Whenever a line of the material contains the string "Belgisch", it should be copied.

***** Records for processing

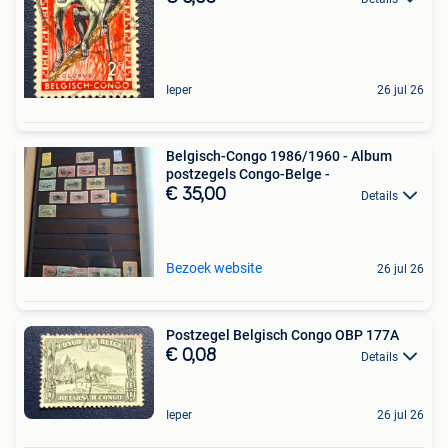
Ieper
26 jul 26
Belgisch-Congo 1986/1960 - Album
postzegels Congo-Belge -
€ 35,00
Details
Bezoek website
26 jul 26
Postzegel Belgisch Congo OBP 177A
€ 0,08
Details
Ieper
26 jul 26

**********

» **Written solution**:
Belgisch-Congo 1986/1960 - Album
Postzegel Belgisch Congo OBP 177A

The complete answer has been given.